Etch this in stone: Reggie Bush won’t ever be honored in L.A.
Kareem Abdul-Jabbar can rest assured: He’ll have a statue downtown long before Reggie Bush, Mike Garrett or anyone affiliated with the NCAA. …
Lane Kiffin can only hope that “USC loses its appeal” is a one-day headline and not a general consensus among recruits. …
If the Lakers wanted to bring in a coach who preaches defense above all else and is roundly criticized for running an unimaginative offense, they could have hired Ben Howland. …
“With Mike Brown as coach of the Lakers,” reader Bennett Tramer of Santa Monica, a Cleveland native and Cavaliers fan, emails to note, “look for the same offensive movement associated with Stonehenge, Easter Island and the Great Pyramid.” …
When Jerry Buss says, “We really don’t consult the players on these matters,” as he did this week, has he forgotten that he once fired Paul Westhead within hours of Magic Johnson’s publicly torching the coach? …
Dirk Nowitzki was even better against the young Oklahoma City Thunder than he was against the Lakers. …
By fining Joakim Noah half of what it fined Kobe Bryant for uttering the same homophobic slur, the NBA sends the message that verbally abusing a game official is twice as offensive as verbally abusing a paying customer. …
Matt Kemp’s continued strong play notwithstanding, the Dodgers show few signs of turning things around and a recent Wall Street Journal study suggests it’s already too late. …
Since 1996, the study shows, only 9% of teams with losing records on June 1 wound up with 90 victories, the number that teams usually shoot for to make the playoffs. …
In other words, Dodgers fans, wait till next year. …
Three-time champion Greg LeMond once said of Lance Armstrong’s remarkable transformation from cancer survivor to seven-time Tour de France winner: “If the story is true, it is the greatest comeback in the history of sport. If it is not, it’s the greatest fraud.” …
Recent testimony, unfortunately, suggests it’s the latter. …
Jackie Robinson, of course, tops a Sporting News ranking of the top 10 “game-changers” in sports history. …
Tom House, retiring from coaching after four years as a USC assistant, is the answer to this trivia question: Who caught Hank Aaron’s 715th home run ball? …
Nikola Vucevic, at 6 feet 11¾, measured as the tallest player at the NBA predraft camp in Chicago, which might jump the former USC forward into the first round. …
USC listed him at 6-10. …
James Harrison of the Pittsburgh Steelers, via Twitter, on a new NFL rule that would punish teams for their players’ multiple flagrant hits: “I’m absolutely sure now after this last rule change that the people making the rules at the NFL are idiots.” …
Danica Patrick, rumored to be headed to NASCAR, is a 25-1 shot to win Sunday’s Indy 500, according to odds posted at bodog.com, and a 6-1 pick to finish among the top three. …
She finished third in 2009. …
Hugh McElhenny, Marques Johnson and Valerie Brisco-Hooks are among the inaugural class of honorees that will be inducted into the Los Angeles High Schools Sports Hall of Fame on June 5 in the Town and Gown Room at USC. …
Information: (213) 241-5835. …
John Elway, among the others who will be inducted, was the winning pitcher in Granada Hills’ 10-4 victory over Crenshaw in the 1979 city championship game at Dodger Stadium. …

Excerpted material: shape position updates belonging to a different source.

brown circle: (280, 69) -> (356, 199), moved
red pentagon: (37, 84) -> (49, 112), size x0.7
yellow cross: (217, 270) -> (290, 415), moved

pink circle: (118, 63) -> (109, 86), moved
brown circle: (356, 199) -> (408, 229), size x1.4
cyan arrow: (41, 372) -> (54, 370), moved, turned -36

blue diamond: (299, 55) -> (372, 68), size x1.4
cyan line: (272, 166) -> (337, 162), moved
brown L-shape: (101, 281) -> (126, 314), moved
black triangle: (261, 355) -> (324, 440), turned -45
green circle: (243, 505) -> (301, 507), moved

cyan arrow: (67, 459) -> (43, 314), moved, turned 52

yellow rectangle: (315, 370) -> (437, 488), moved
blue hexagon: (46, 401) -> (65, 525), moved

The loser was Darryl Strawberry. …
Saturday’s UEFA Champions League final on Fox, matching Wayne Rooney and Manchester United against Lionel Messi and Barcelona, features two of pro sports’ most valuable franchises — with a combined worth of nearly $3 billion. …

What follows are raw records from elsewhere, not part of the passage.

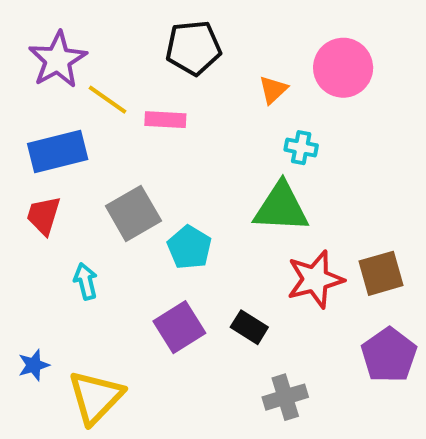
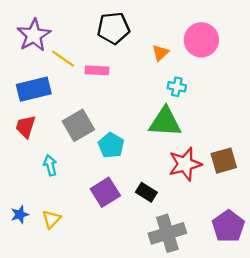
purple pentagon: (389, 355) -> (228, 226), moved
yellow triangle: (96, 397) -> (51, 219), moved, size x0.6
gray cross: (285, 397) -> (167, 233), size x1.4

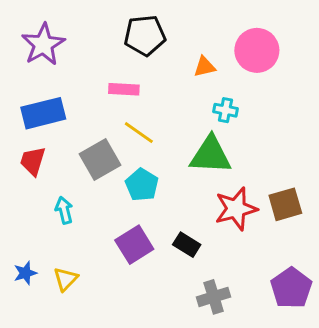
orange triangle: (160, 53) -> (205, 67), turned 30
yellow line: (63, 59) -> (139, 133), moved
gray cross: (167, 233) -> (214, 297), size x0.7

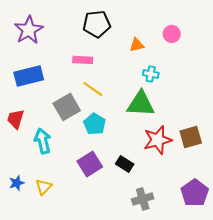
pink circle: (257, 50) -> (172, 34), size x0.6
red trapezoid: (33, 161) -> (16, 119), moved
cyan arrow: (64, 210) -> (43, 141), size x1.4

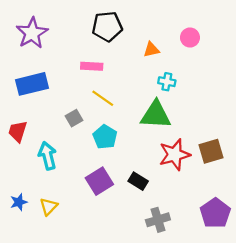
gray square: (67, 107) -> (74, 118), size x0.6

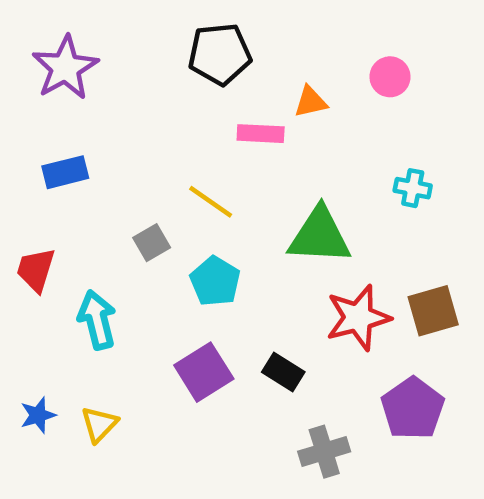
pink rectangle: (92, 66) -> (261, 134), moved
cyan cross: (167, 82) -> (413, 188), moved
blue rectangle: (32, 84) -> (65, 172), size x0.7
purple pentagon: (215, 213) -> (413, 408), moved

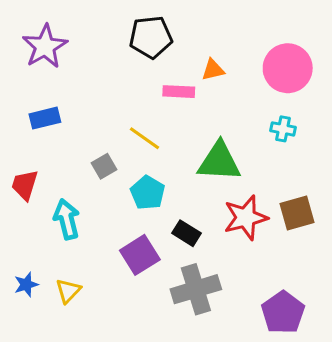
pink circle: (390, 77) -> (288, 68), moved, size x1.8
black rectangle: (283, 372) -> (186, 233), moved
purple pentagon: (413, 408) -> (283, 313), moved
gray cross: (324, 452) -> (196, 289), moved, size x1.4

Novak Djokovic, declining to divulge details of his switch to a gluten-free diet, told reporters in Paris, “I can tell you who is my girlfriend, but I cannot tell you what I do with my girlfriend.” …
Who asked? …
Noting that Chad Ochocinco stayed atop a wild bull for 1.5 seconds at a Professional Bull Riders event, Brad Dickson of the Omaha World-Herald writes, “During that 1.5 seconds, he managed to tweet twice and change his name once.”